The kdca package implements a statistical test to assess whether a pathway is differentially co-expressed. The inputs into kdca are pathway expression values and a risk factor(s) of interest. The package can model multiple risk factors, covariates, and/or batch effects. kdca also accounts for variance-specific effects from the risk factors (or other variables) to avoid false discoveries. The risk factors can be continuous, categorical, or a mixture of both. Finally, we assume an appropriate normalization has been applied to the expression values (e.g., logCPM). For RNA-seq data, we also recommend treating library size as a covariate in the model (see below).

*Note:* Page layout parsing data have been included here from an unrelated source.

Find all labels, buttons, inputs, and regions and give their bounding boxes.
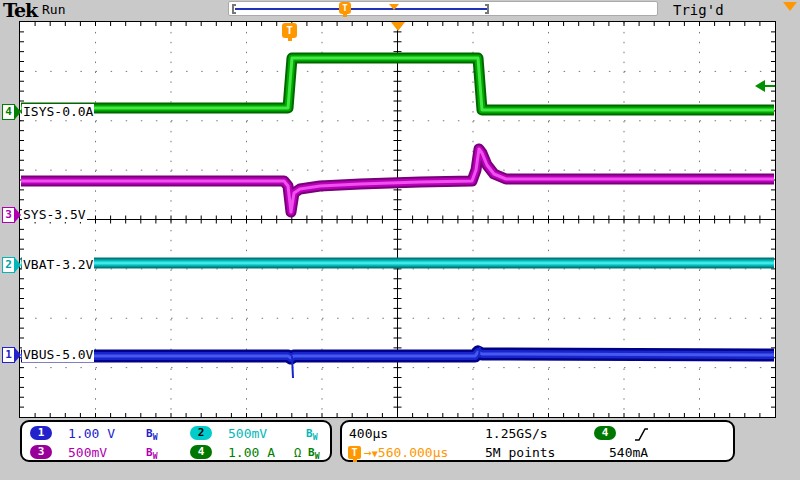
channel-badge-1: 1 <box>30 426 52 440</box>
trigger-delay-t-icon: T <box>348 446 361 459</box>
trigger-level-arrow-icon <box>755 80 775 93</box>
channel-badge-2: 2 <box>190 426 212 440</box>
channel-label-2: VBAT-3.2V <box>22 257 94 272</box>
trigger-level-readout: 540mA <box>609 445 648 461</box>
channel-label-1: VBUS-5.0V <box>22 347 94 362</box>
ch4-scale-readout: 1.00 A <box>228 445 275 461</box>
record-window-bracket-right <box>485 4 489 14</box>
ch3-scale-readout: 500mV <box>68 445 107 461</box>
ch2-bandwidth-icon: BW <box>306 426 317 446</box>
record-length-line <box>235 8 488 10</box>
ch3-bandwidth-icon: BW <box>146 445 157 465</box>
record-window-bracket-left <box>232 4 236 14</box>
ch4-bandwidth-icon: BW <box>308 445 319 465</box>
record-expansion-marker-icon <box>389 4 399 10</box>
trigger-position-indicator-icon <box>391 22 405 31</box>
arrow-right-icon: → <box>364 445 372 460</box>
channel-scale-readouts: 1 1.00 V BW 2 500mV BW 3 500mV BW 4 1.00… <box>20 420 332 462</box>
channel-position-marker-2: 2 <box>2 257 20 273</box>
channel-badge-3: 3 <box>30 445 52 459</box>
channel-label-4: ISYS-0.0A <box>22 104 94 119</box>
channel-position-marker-4: 4 <box>2 104 20 120</box>
trigger-point-icon: T <box>282 23 297 38</box>
ch2-scale-readout: 500mV <box>228 426 267 442</box>
sample-rate-readout: 1.25GS/s <box>485 426 548 442</box>
acquisition-status: Run <box>42 2 65 17</box>
record-view-bar: T <box>228 1 658 16</box>
ch1-scale-readout: 1.00 V <box>68 426 115 442</box>
horizontal-scale-readout: 400µs <box>349 426 388 442</box>
trigger-delay-readout: →▼560.000µs <box>364 445 448 462</box>
trigger-slope-rising-icon <box>634 427 649 442</box>
ch4-coupling-icon: Ω <box>294 445 301 461</box>
record-trigger-marker-icon: T <box>339 2 351 14</box>
tek-logo: Tek <box>3 0 37 20</box>
trigger-status: Trig'd <box>673 2 724 18</box>
horizontal-trigger-readouts: 400µs 1.25GS/s 4 T →▼560.000µs 5M points… <box>340 420 735 462</box>
channel-badge-4: 4 <box>190 445 212 459</box>
top-right-marker-icon <box>783 2 797 11</box>
channel-label-3: SYS-3.5V <box>22 207 87 222</box>
waveform-traces <box>20 22 775 417</box>
channel-position-marker-1: 1 <box>2 347 20 363</box>
trigger-source-badge: 4 <box>594 426 616 440</box>
graticule: T ISYS-0.0A SYS-3.5V VBAT-3.2V VBUS-5.0V <box>19 21 776 418</box>
ch1-bandwidth-icon: BW <box>146 426 157 446</box>
record-length-readout: 5M points <box>485 445 555 461</box>
top-bar: Tek Run T Trig'd <box>0 0 800 21</box>
channel-position-marker-3: 3 <box>2 207 20 223</box>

kdca captures complex differential co-expression using the linear, projection, and Gaussian kernels. Because pathway architecture is unknown, it is difficult to select the optimal kernel. As such, we provide an aggregate version (`Combined') that maximizes power across kernels. In future updates, users will be able to add their own kernel functions.
The methods implemented in this package are described in:
Bass AJ, Cutler DJ, Epstein MP. A powerful framework for differential co-expression analysis of continuous and categorical risk factors. Submitted; 2024.
To report any bugs or issues related to usage please report it on GitHub at https://github.com/ajbass/kdca.
To install the development version of the package:
# install development version of package
install.packages("devtools")
library("devtools")
devtools::install_github("ajbass/kdca")
We demonstrate the functionality of the kdca package using simulated data with no differential co-expression. First, load the kdca package and simulate data:
library(kdca)
# set seed
set.seed(123)
# Generate a categorical risk factor (sample size 100)
x <- matrix(rbinom(100, size = 1, prob = 0.5), ncol = 1)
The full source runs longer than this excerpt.